医療データは、病気の原因を解き明かし、多くの人の命を救う研究の宝の山です。しかし患者のプライバシーを守るため、その利用には厳しい制限がかかっています。そこで近年、本物そっくりの人工データ(合成データ)が注目されています。PWS Cup 2026 は、研究に使えるほどリアルで、しかもプライバシーも侵害しない――そんな有用で安全な合成データをつくる技術を、チーム戦で競います。
題材は、人々の健康診断を10年にわたって追跡し、糖尿病を発病したかどうかを観測した記録(コホートデータ)です。発病する人の多くは2型糖尿病ですが、そこに1型糖尿病やMODYといったごく少数の珍しいタイプ(外れ値)が混じっています。今年最大の挑戦は、この珍しいタイプの人たちの病気の現れ方(いつ・どのように発病するか)を保ったまま、その人たちのプライバシーも守ること。数が少ない人ほど、忠実に再現するほど誰なのか特定されやすく、逆に守ろうとして削ったり曖昧にしたりすると、貴重な情報が失われて研究の役に立たなくなります。この難しいジレンマの限界に参加者たちが挑みます。
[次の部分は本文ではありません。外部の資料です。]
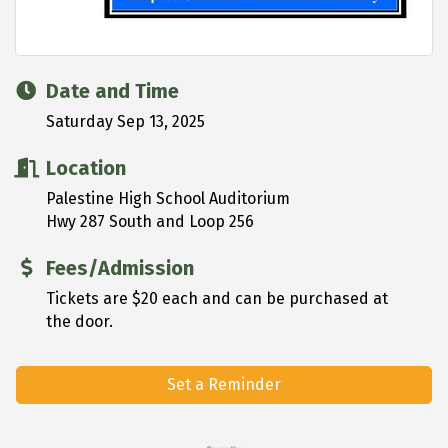
Date and Time
Saturday Sep 13, 2025
Location
Palestine High School Auditorium
Hwy 287 South and Loop 256
Fees/Admission
Tickets are $20 each and can be purchased at
the door.
Set a Reminder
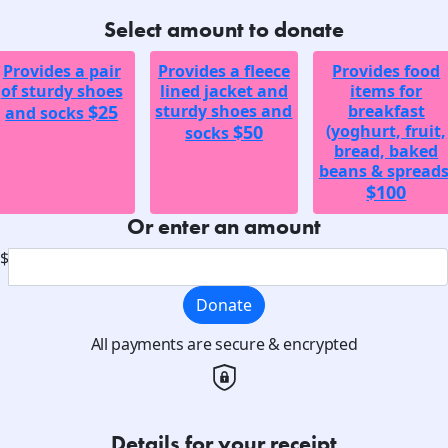
Select amount to donate
Provides a pair
Provides a fleece
Provides food
of sturdy shoes
lined jacket and
items for
$25
sturdy shoes and
breakfast
and socks
$50
(yoghurt, fruit,
socks
bread, baked
beans & spreads
$100
Or enter an amount
$
Donate
All payments are secure & encrypted
Details for your receipt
参加チームは合成データをつくるスタートアップ企業になりきり、「防御」と「攻撃」を行います。自社クライアントのデータから安全で有用な合成データをつくって研究者に販売する一方、ライバル企業の合成データの弱点を見つけて攻め込み、相手の顧客に告げ口して評判を落とします。守りと攻め、その両方を知り尽くしたチームだけが、本当に安全で役に立つデータを生み出せるのです。
コンテストは、防御 → 攻撃 → 採点の流れで進みます。
これらを順に実施した後、出題者が各チームの結果を2つの軸で評価します。
コンテスト期間中に、この一連の流れを2回実施します。1回目を予備戦、2回目を本戦と呼び、両者の評価結果を総合して勝者を決定します。
各チームは原則5名を上限とします。ただし、学生主体のチームに限り、上限の5名に加えて次の2つの役割を置くことができます。
指導者・責任者は、競技そのものへの直接的な貢献は望ましくありません。
コンテストの中核ループ(防御 → 攻撃 → 採点)を、トイデータで end-to-end に動かせる最小構成のモックを公開しています。
ご注意: このモックはあくまで試作物です。コンテスト本番のデータ・ルール・採点と何から何まで同一というわけではなく、今後変更が入る可能性があります。全体像と雰囲気をつかむためのものとしてご利用ください。
情報処理学会 コンピュータセキュリティ研究会 PWS組織委員会 PWS Cup 2026 WG (コンピュータセキュリティシンポジウム2026に併催)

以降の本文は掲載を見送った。